At the mention of Roth, hot and painful memories flashed through my mind. The taste of blood and bile in my mouth as the man tried to take me. The first man I had killed, and Roth's sick grin at seeing me forced to do wrong, just as he had done to me, my father, and Shay.

"How do you know Roth?" I moved closer to the horse and drew the sword. It was as if I had left my body, and someone else had taken control. Despite the sword's thickness and heft, it felt light in my hand. Even in the bright daylight, the golden runes etched into the strange dark blade glowed brightly.

Tuale looked at the blade, his mouth hanging open. He stared at it, seemingly lost within its depths. I tightened my grip on the sword, and his eyes widened with fear. He began to struggle with the rope around his neck, and his horse shifted nervously as he fidgeted.

"He asked you a question, boy," Cleaver growled the words into the boy's face, and the boy recoiled. "He's—he's," the boy tripped and stuttered over his words as he leaned away from both me and the sword, "my brother."

The sword in my hand suddenly fell limp to my side, and I immediately recognized why the boy had looked so familiar. He looked identical to Roth, but he didn't have the permanent sneer and hateful eyes. It was as if he was a different person, but I couldn't deny that I was looking at Roth's twin.

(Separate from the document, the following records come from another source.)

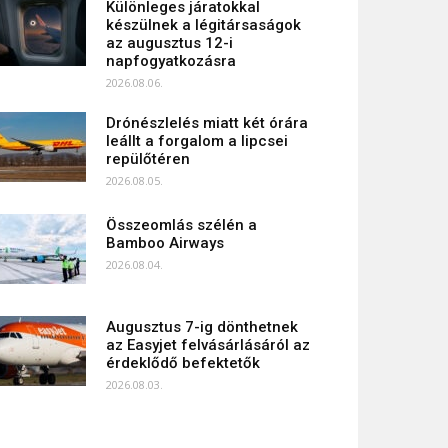
Különleges járatokkal
készülnek a légitársaságok
az augusztus 12-i
napfogyatkozásra
2026.08.06.
Drónészlelés miatt két órára
leállt a forgalom a lipcsei
repülőtéren
2026.08.05.
Összeomlás szélén a
Bamboo Airways
2026.08.04.
Augusztus 7-ig dönthetnek
az Easyjet felvásárlásáról az
érdeklődő befektetők
2026.08.03.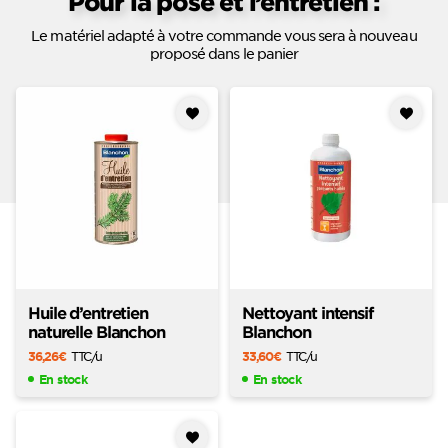
Pour la pose et l’entretien :
Le matériel adapté à votre commande vous sera à nouveau
proposé dans le panier
Ajouter
Ajouter
à mes
à mes
favoris
favoris
Huile d’entretien
Nettoyant intensif
naturelle Blanchon
Blanchon
36,26
€
TTC
/u
33,60
€
TTC
/u
En stock
En stock
Ajouter
à mes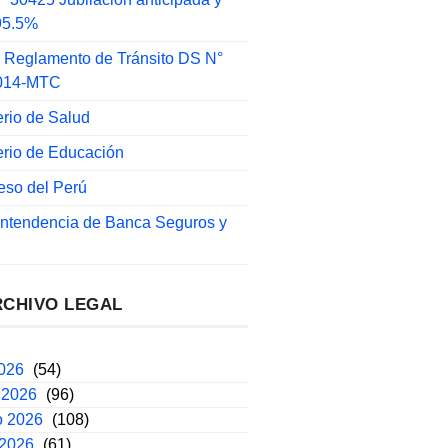
 95.5%
 Reglamento de Tránsito DS N°
014-MTC
erio de Salud
erio de Educación
eso del Perú
intendencia de Banca Seguros y
RCHIVO LEGAL
2026
(54)
 2026
(96)
o 2026
(108)
 2026
(61)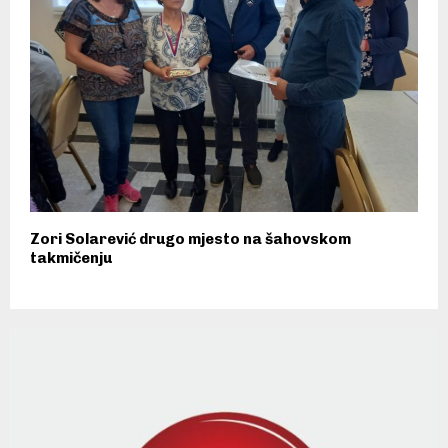
Zori Solarević drugo mjesto na šahovskom
takmičenju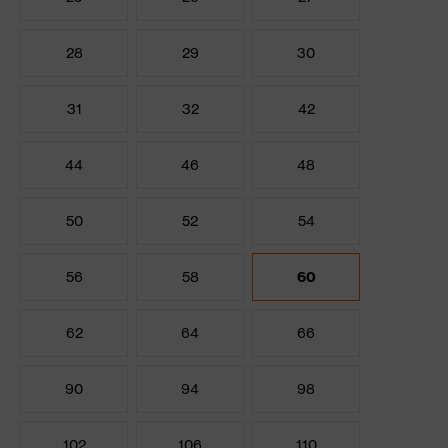
28
29
30
31
32
42
44
46
48
50
52
54
56
58
60
62
64
66
90
94
98
102
106
110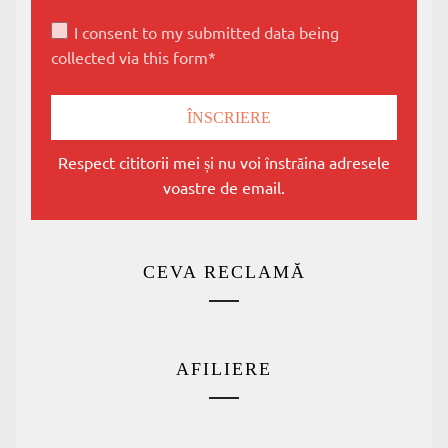
I consent to my submitted data being
collected via this form*
Respect cititorii mei și nu voi înstrăina adresele
voastre de email.
CEVA RECLAMĂ
AFILIERE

Cleaver looked at me, without any recognition on his face at all. I watched Tuale, seeing more and more likeness as the seconds went by. "He's a prince." Memories flooded back into my mind of the sea and one of the few conversations I had with Rebert. He had told me who Roth was--one of the two heirs of the church.

"A prince?" Cleaver spluttered the words. Then he put a huge finger in his ear and wiggled it. "A prince?" he asked again, not seeming to hear my words correctly.

I nodded, and a wide grin spread across his face unlike any smile I had ever seen. He whipped his head up and turned around quickly. "Where's—" his huge voice was cut off as he bumped into the Grinning Man. Cleaver looked down at the smaller man and clapped him on the back. The man fell over in the dirt and leaves, looking up with surprise.

"We got the princer!" Around us, the men began to shuffle and buzz with excitement. "We got him," he said, a younger man next to me echoed. Then more men began to murmur the same words.

And soon, it was as if the company of mercenaries had transformed into a circus troupe. Blood-covered men started dancing and wrestling. Grinning Man sat on Cleaver's shoulders, and Metal Arm was beating his metal arm against a drum that had seemingly appeared out of nowhere.

Tuale looked at me as if he had just stepped into hell. Some part of me itched to kill Roth's twin--to test the sharpness of my new blade, if only because it was the closest I could get to killing his brother. But there was something in the boy that I had not seen in Roth.There was fear in his eyes--where in Roth I had only seen anger. In Roth, I had only seen cruelty--but with Tuale, he had a kindness about his features that gave me pause.